La portavoz de Junts, Miriam Nogueras, fue la primera en plantear la demanda de forma explícita en la tribuna del Congreso. En esencia, su argumento fue que Catalunya no tendría que cargar con las consecuencias de decisiones tomadas en Madrid. ERC, aunque no realizó ninguna referencia directa a esta cuestión durante la sesión, también respalda esa transferencia de competencias, según la información disponible.
Una reclamación histórica que resurge al calor de la crisis
La petición de competencias en inmigración no es nueva en el argumentario de los partidos independentistas catalanes ni del nacionalismo vasco. Sin embargo, la crisis de Ceuta —con las imágenes de llegadas masivas y la presión sobre los servicios de acogida— les ha ofrecido un contexto políticamente propicio para relanzarla ante la opinión pública y ante el propio Gobierno, del que tanto Junts como el PNV son socios parlamentarios clave.
El planteamiento de fondo que comparten estas formaciones es que las comunidades con mayor capacidad de gestión y recursos propios deberían tener autonomía para diseñar y aplicar su propia política migratoria, en lugar de quedar subordinadas a las decisiones del Ejecutivo central. Una tesis que, más allá de su viabilidad jurídica y constitucional, reabre el debate sobre los límites del Estado autonómico en materias que hasta ahora han sido reserva exclusiva del Estado.
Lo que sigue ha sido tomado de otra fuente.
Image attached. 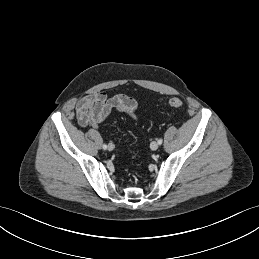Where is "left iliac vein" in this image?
<instances>
[{"mask_svg":"<svg viewBox=\"0 0 259 259\" xmlns=\"http://www.w3.org/2000/svg\"><path fill=\"white\" fill-rule=\"evenodd\" d=\"M158 147H159V144H158V142H156V141H153V142L150 144V148H151V150H153V151L157 150Z\"/></svg>","mask_w":259,"mask_h":259,"instance_id":"obj_1","label":"left iliac vein"}]
</instances>
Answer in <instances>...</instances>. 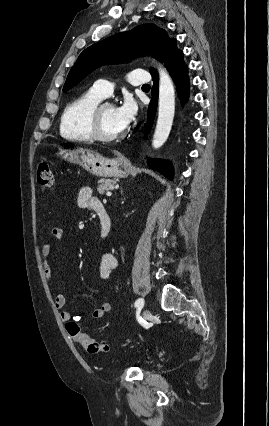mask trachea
Returning <instances> with one entry per match:
<instances>
[{
    "mask_svg": "<svg viewBox=\"0 0 269 426\" xmlns=\"http://www.w3.org/2000/svg\"><path fill=\"white\" fill-rule=\"evenodd\" d=\"M142 87H143V88H150V85H149V84H145V85H143Z\"/></svg>",
    "mask_w": 269,
    "mask_h": 426,
    "instance_id": "1",
    "label": "trachea"
}]
</instances>
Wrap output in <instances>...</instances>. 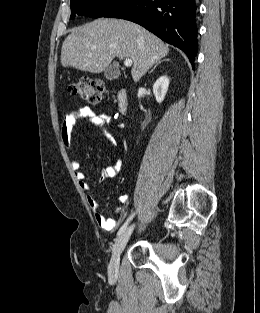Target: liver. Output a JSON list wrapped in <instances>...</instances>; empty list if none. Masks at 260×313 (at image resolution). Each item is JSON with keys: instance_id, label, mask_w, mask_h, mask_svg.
<instances>
[{"instance_id": "1", "label": "liver", "mask_w": 260, "mask_h": 313, "mask_svg": "<svg viewBox=\"0 0 260 313\" xmlns=\"http://www.w3.org/2000/svg\"><path fill=\"white\" fill-rule=\"evenodd\" d=\"M169 53V47L140 25L100 18L72 30L61 50L63 67L90 73L105 71L115 57L131 59L134 82Z\"/></svg>"}]
</instances>
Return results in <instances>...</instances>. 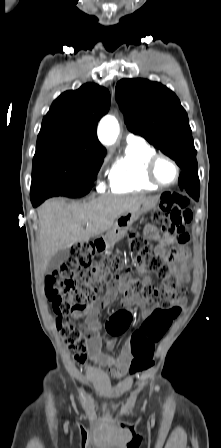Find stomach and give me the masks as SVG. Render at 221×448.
<instances>
[{
  "label": "stomach",
  "instance_id": "obj_1",
  "mask_svg": "<svg viewBox=\"0 0 221 448\" xmlns=\"http://www.w3.org/2000/svg\"><path fill=\"white\" fill-rule=\"evenodd\" d=\"M158 200L152 198L146 203H143L135 210H131L121 215L114 223L113 227L109 229L106 235L103 237L104 241L108 245H114L116 242L121 240L127 230L132 226V224L144 213L154 208Z\"/></svg>",
  "mask_w": 221,
  "mask_h": 448
}]
</instances>
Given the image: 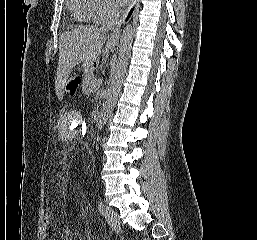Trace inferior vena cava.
I'll list each match as a JSON object with an SVG mask.
<instances>
[{"label": "inferior vena cava", "instance_id": "obj_1", "mask_svg": "<svg viewBox=\"0 0 257 240\" xmlns=\"http://www.w3.org/2000/svg\"><path fill=\"white\" fill-rule=\"evenodd\" d=\"M119 16L120 8L115 4H110L107 8L106 20L101 27L102 30L107 31L116 27L119 22Z\"/></svg>", "mask_w": 257, "mask_h": 240}]
</instances>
La aritmética parlamentaria, detrás de la presión
No es un detalle menor que las tres formaciones que han protagonizado esta ofensiva —Junts, Bildu y PNV— sean precisamente partidos cuyo apoyo resulta imprescindible para que el Gobierno de Sánchez mantenga su mayoría en el Congreso. Eso convierte esta demanda en algo más que un posicionamiento retórico: es una palanca de negociación en toda regla, planteada además en un momento en que el Ejecutivo se encuentra en una posición defensiva por su gestión de la emergencia en Ceuta.
El Gobierno no se pronunció de forma concreta sobre esta petición durante la sesión. La pregunta que queda abierta es hasta qué punto Sánchez estará dispuesto a explorar fórmulas de delegación o convenios en materia migratoria para mantener contentos a sus socios, y qué coste político tendría esa cesión ante el resto del arco parlamentario y ante la opinión pública española.